November 21st, 2009
 

365 Gay: News

Ugandan Gay Rights Advocate Seized, Beaten By Police


(New York City) A leading advocate for LGBT civil rights in Uganda was seized and badly beaten by police, international human rights groups allege.

"He was found weak, filthy and without shoes."
Usaam Mukwaaya was on his way back from Friday prayers when he allegedly was stopped by a police patrol car and taken off a motorbike taxi that he had hired to transport him. 

Three men in police uniforms and a fourth in civilian attire put Mukwaaya in the patrol car. He was driven to a building where he was led through a dark hall to an interrogation room, and aggressively questioned about the Ugandan LGBT movement.

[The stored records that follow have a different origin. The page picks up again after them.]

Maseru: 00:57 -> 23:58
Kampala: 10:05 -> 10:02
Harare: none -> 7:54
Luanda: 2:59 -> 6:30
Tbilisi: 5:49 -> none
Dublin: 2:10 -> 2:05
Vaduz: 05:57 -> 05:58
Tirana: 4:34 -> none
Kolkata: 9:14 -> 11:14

Mukwaaya was cut around the hands and tortured with a machine that applies extreme pressure to the body, preventing breathing and causing severe pain, according to Human Rights Watch and the International Gay and Lesbian Human Rights Commission, and Sexual Minorities Uganda .

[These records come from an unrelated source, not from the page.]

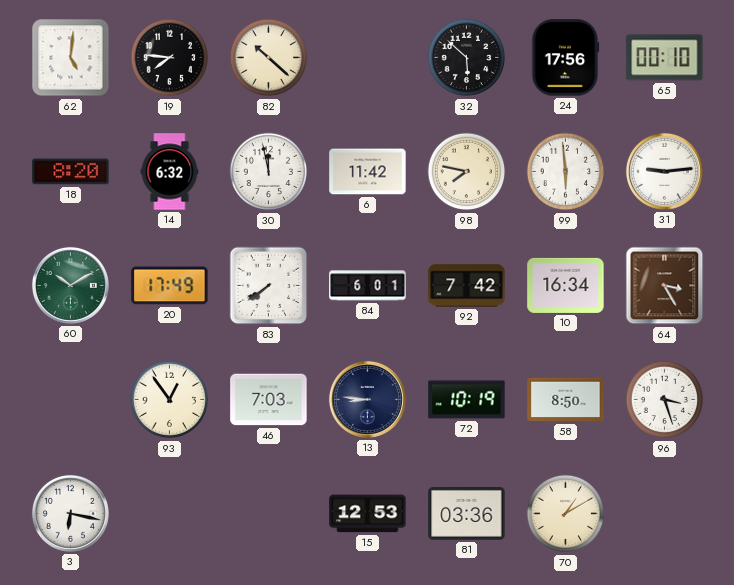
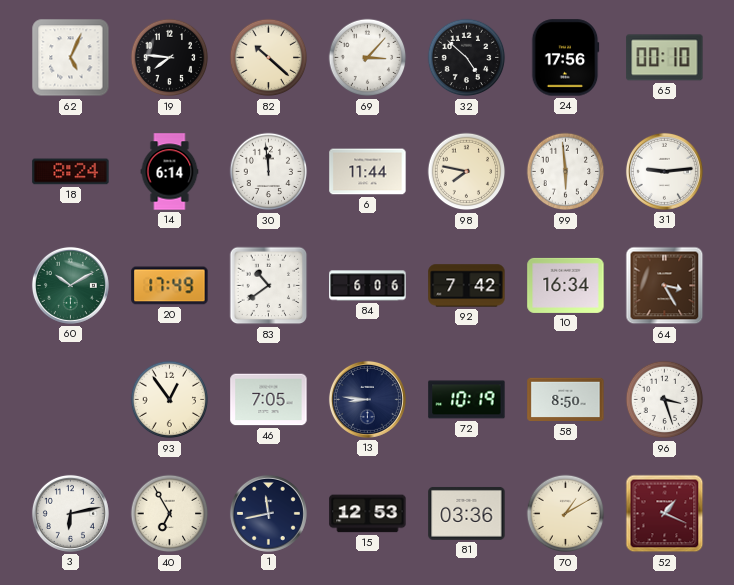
62: 5:01 -> 5:04
69: none -> 3:07
32: 5:52 -> 4:52
18: 8:20 -> 8:24
14: 6:32 -> 6:14
30: 11:58 -> 11:59
6: 11:42 -> 11:44
83: 7:39 -> 10:39
84: 6:01 -> 6:06
46: 7:03 -> 7:05
3: 6:17 -> 6:13
40: none -> 6:55
1: none -> 11:43
52: none -> 1:19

Sexual Minorities Uganda – a coalition of 3 LGBTI organizations in Uganda – and representatives of the International Gay and Lesbian Human Rights Commission searched unsuccessfully for Mukwaaya for nearly 24 hours, inquiring as to his whereabouts at five police stations in Kampala.

He surfaced the following day saying he had been driven from the building where he’d been held and dumped. 

Shaken and bruised, he said he boarded a motorbike taxi to the city center and telephoned colleagues from SMUG who found him weak, filthy and without shoes and some of his clothing.

Earlier this year Mukwaaya was detained while demonstrating for access by gay people to HIV services. 

“The abduction and torture of a Ugandan HIV and AIDS activist who faces trial for holding a peaceful protest reveals the danger to those who challenge the government’s policies,” Human Rights Watch said in a statement.

All three groups called on Ugandan authorities to “investigate the abduction and torture and sanction those responsible.”

“Uganda’s government promotes homophobia when it should be protecting its citizens against HIV and Aids,” said Scott Long, HRW’s director for the Lesbian, Gay, Bisexual, and Transgender Rights Program.